Phones all across Hawaii lit up Saturday morning with a emergency alert: “BALLISTIC MISSILE THREAT IN BOUND TO HAWAII. SEEK IMMEDIATE SHELTER. THIS IS NOT A DRILL.”

When Jones, a filmmaker and father of seven, saw the alert, he had one thought: “So it’s today.” Jones was prepared: he grabbed a go bag and his Glock nine-millimeter handgun, packed his family into the minivan, and took off for the Waianae mountain range. He ignored the speed limits. The goal: put the mountain range in between his family and Pearl Harbor, which he thought could be a target. The Joneses would take shelter in nearby Makua Cave, which local lore says is haunted. “I told my family, ‘that’s our rally point,'” he told The Daily Caller on Sunday.

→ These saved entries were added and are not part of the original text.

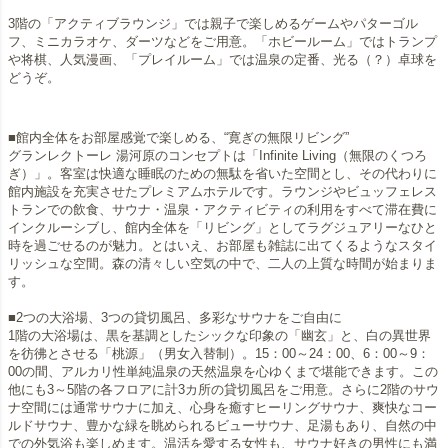
3階の「アクティブラウンジ」では親子で楽しめるゲームやパターゴル
フ、ミニカラオケ、ダーツなどをご用意。「ホビールーム」ではトランプ
や将棋、人気漫画、「プレイルーム」では温泉の定番、光る（？）卓球を
どうぞ。
■館内全体をお部屋感覚で楽しめる、“寛ぎの無限リビング”
グランレクトーレ 湯河原のコンセプトは「Infinite Living（無限のくつろ
ぎ）」。客室は快適な睡眠のための無駄を省いた空間とし、その代わりに
館内施設を充実させたプレミアムホテルです。ラウンジやビュッフェレス
トランでの飲食、サウナ・温泉・アクティビティの利用をすべて滞在費に
インクルーシブし、館内全体を「リビング」としてラグジュアリーなひと
時を過ごせるのが魅力。とはいえ、お部屋も雑誌に出てくるようなスタイ
リッシュな空間。森の清々しい空気の中で、二人の上質な時間が始まりま
す。
■2つの大浴場、3つの貸切風呂、多彩なサウナをご自由に
1階の大浴場は、黒を基調としたシックな印象の「幽玄」と、白の異世界
を彷彿とさせる「桃源」（男女入替制）。15：00～24：00、6：00～9：
00の間、アルカリ性単純温泉の天然温泉を心ゆくまで堪能できます。この
他にも3～5階の各フロアに計3カ所の貸切風呂をご用意。さらに2階のサウ
ナ空間には通常サウナに加え、心身を癒すヒーリングサウナ、爽快なコー
ルドサウナ、豊かな緑を眺められるビューサウナ、足湯もあり、自然の中
での外気浴も楽しめます。温活を愛する女性も、サウナ好きの男性にも満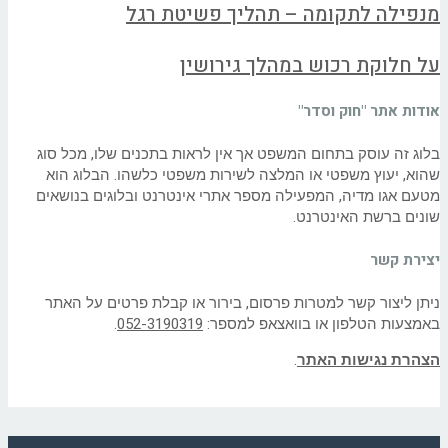
מנפילה לתקומה – תהליך פשיטת רגל
על חלוקת רכוש במהלך גירושין
אודות אתר "חוק וסדר"
בלוג זה עוסק בתחום המשפט אך אין לראות בתכנים שלו, מכל סוג
שהוא, יעוץ משפטי או המלצה לשירות משפטי כלשהו. הבלוג הוא
מטעם אגו מדיה, המפעילה מספר אתרי אינטרנט ובלוגים בנושאים
שונים ברשת האינטרנט.
יצירת קשר
ניתן ליצור קשר למטרות פרסום, בירור או קבלת פרטים על האתר
באמצעות הטלפון או בוואצאפ למספר:
052-3190319
.
הצהרת נגישות האתר
.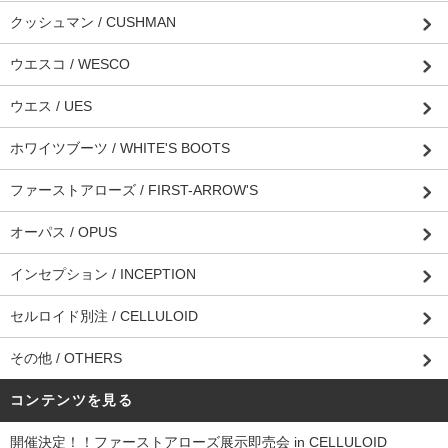
クッシュマン / CUSHMAN
ウエスコ / WESCO
ウエス / UES
ホワイツブーツ / WHITE'S BOOTS
ファーストアローズ / FIRST-ARROW'S
オーパス / OPUS
インセプション / INCEPTION
セルロイド別注 / CELLULOID
その他 / OTHERS
コンテンツを見る
開催決定！！ファーストアローズ展示即売会 in CELLULOID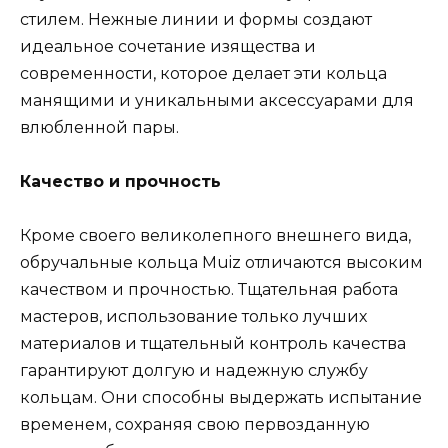
стилем. Нежные линии и формы создают
идеальное сочетание изящества и
современности, которое делает эти кольца
манящими и уникальными аксессуарами для
влюбленной пары.
Качество и прочность
Кроме своего великолепного внешнего вида,
обручальные кольца Muiz отличаются высоким
качеством и прочностью. Тщательная работа
мастеров, использование только лучших
материалов и тщательный контроль качества
гарантируют долгую и надежную службу
кольцам. Они способны выдержать испытание
временем, сохраняя свою первозданную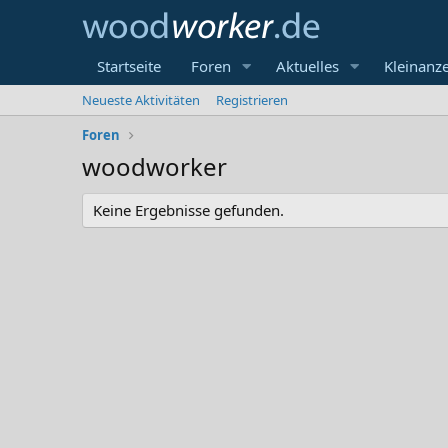
Startseite
Foren
Aktuelles
Kleinanz
Neueste Aktivitäten
Registrieren
Foren
woodworker
Keine Ergebnisse gefunden.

Jason’s two oldest kids, a son and a daughter, are adults and live out of the house. The other five kids are between the ages of four and eleven. When his oldest daughter called, Jason remembered thinking, “If we we don’t intercept this missile, this could be the last time I hear my daughter’s voice,” he said. All across the island, families were having similar “just in case” conversations in anticipation of a possible missile strike.

As the Jones family arrived at the cave, Jason’s phone lit up again: the attack was a false alarm. Relieved, the family took a photo to celebrate. The whole thing was over in just 38 minutes.

Photo used with permission of the Jones family

Photo used with permission of the Jones family

The Jones children had questions. (Missile sirens will have that effect on four-year-olds.) Why did this happen? What if it had been real? Would they go to Heaven? After doing his best to answer their questions, Jason’s message to his kids was: “Thank God for this experience,” which represented a chance to feel empathy for families fleeing war in other countries. Rushing your family out of the house, fearful that your children will become casualties of war: that’s an experience most Americans are fortunate enough not to experience. But it’s a grim reality for Christians and other religious minorities persecuted in the Middle East.

The Jones family’s flight from war was over in less than an hour. For Christians in Iraq, it lasted years.